“Mi esposo y yo decidimos que era una decisión amorosa no traerla al mundo con el cuerpo que ella tenía”.
Esta línea, tomada de un reciente artículo de periódico que hablaba acerca del derecho al aborto, resuena en mí cuando estoy tranquila temprano por la mañana, antes de que mi día de obligaciones y placeres comience. Esa niña, que no está en el mundo por “el cuerpo que ella tenía”, tenía un cuerpo como el mío y un cuerpo como el de muchos de mis amigos. Era una niña con un cuerpo al que ahora nos referimos como con una discapacidad congénita importante. El texto hacía referencia a ella como un “embarazo”, en lugar de la niña cuyo recuerdo me persigue. Padres como los suyos, escribe el periodista, “hablan de los embarazos que perdieron como hijos no nacidos”. Sus padres hicieron lo que consideraban su obligación hacia ella salvándola de lo que imaginaban una vida disminuida por el sufrimiento y la debilidad, una vida que no merecía ser vivida.

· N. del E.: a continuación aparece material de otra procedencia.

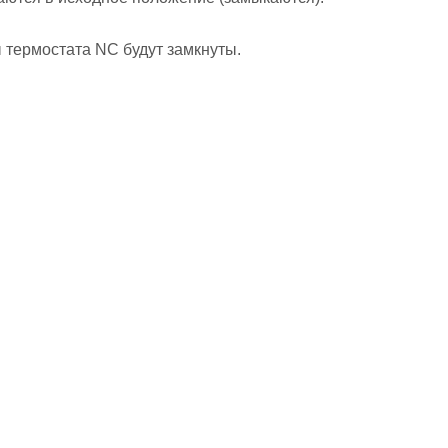
 термостата NC будут замкнуты.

A lo largo de las muchas décadas de mi vida, he reunido a un grupo fuerte y firme de amigos, la mayoría, mujeres. Somos educadores y escritores, y tenemos un cuerpo que también se entiende como con discapacidades congénitas importantes. Varios de nosotros somos ciegos o parcialmente ciegos; algunos usan silla de ruedas; algunos son sordos; hay algo de neurodiversidad y una buena dosis de asimetría física. Todos nos las arreglamos para recibir una buena educación que nos permitió desarrollar nuestra capacidad de hablar, pensar y escribir, a menudo de formas inesperadas. La mayoría de nuestras escuelas, más que darnos la bienvenida, nos toleraban, pero algunos temperamentos afortunados y al menos un cuidado maternal lo suficientemente bueno, nos permitieron tener los pilares fundamentales de la nueva vida que ahora todos habitamos. Al igual que la mayoría de las personas con una vida de prosperidad y alegría, tenemos una vida moldeada por un equilibrio de buena fortuna y determinación.

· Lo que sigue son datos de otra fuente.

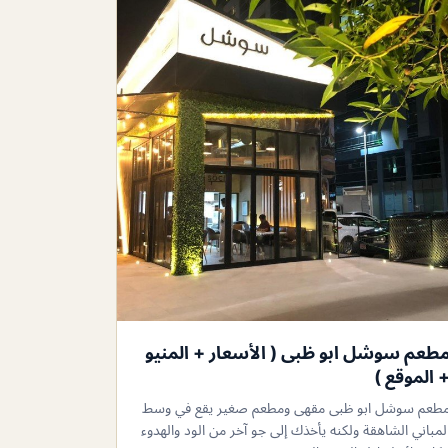
طعم سوشل ابو ظبى ( الأسعار + المنيو
 الموقع )
طعم سوشل ابو ظبى مقهى ومطعم صغير يقع في وسط
لمباني الشاهقة ولكنه يأخذك إلى جو آخر من الود والهدوء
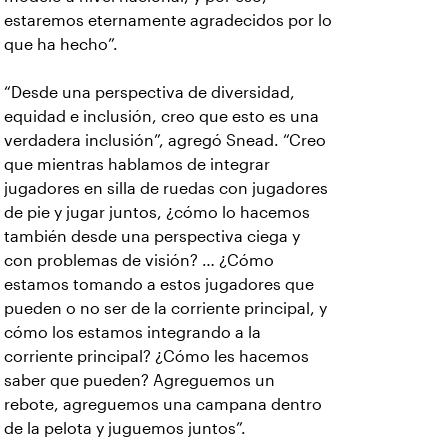
estaremos eternamente agradecidos por lo
que ha hecho”.
“Desde una perspectiva de diversidad,
equidad e inclusión, creo que esto es una
verdadera inclusión”, agregó Snead. “Creo
que mientras hablamos de integrar
jugadores en silla de ruedas con jugadores
de pie y jugar juntos, ¿cómo lo hacemos
también desde una perspectiva ciega y
con problemas de visión? … ¿Cómo
estamos tomando a estos jugadores que
pueden o no ser de la corriente principal, y
cómo los estamos integrando a la
corriente principal? ¿Cómo les hacemos
saber que pueden? Agreguemos un
rebote, agreguemos una campana dentro
de la pelota y juguemos juntos”.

La diferencia entre esa niña que no está en el mundo y mis amigos y yo ―que estamos en el mundo― es que, antes de que naciéramos, nuestros padres no sabían qué tipo de cuerpo tendríamos. Nacimos, casi todos, antes de que los perfiles, la información y las imágenes de la era de los exámenes prenatales esbozaran nuestro ser y nuestro futuro a los padres expectantes. Los cuerpos que ahora tenemos reciben el nombre de afecciones médicas: síndromes, enfermedades raras, displasias esqueléticas, anomalías genéticas y otras patologías. Esas descripciones de nuestro cuerpo nos sujetan al mundo como especímenes en un museo. Sin embargo, en realidad, somos la carne y los huesos que han vivido nuestra vida, hecho nuestro trabajo, pensado nuestros pensamientos. Con este cuerpo hemos amado y hemos sido amados por otros a lo largo del camino.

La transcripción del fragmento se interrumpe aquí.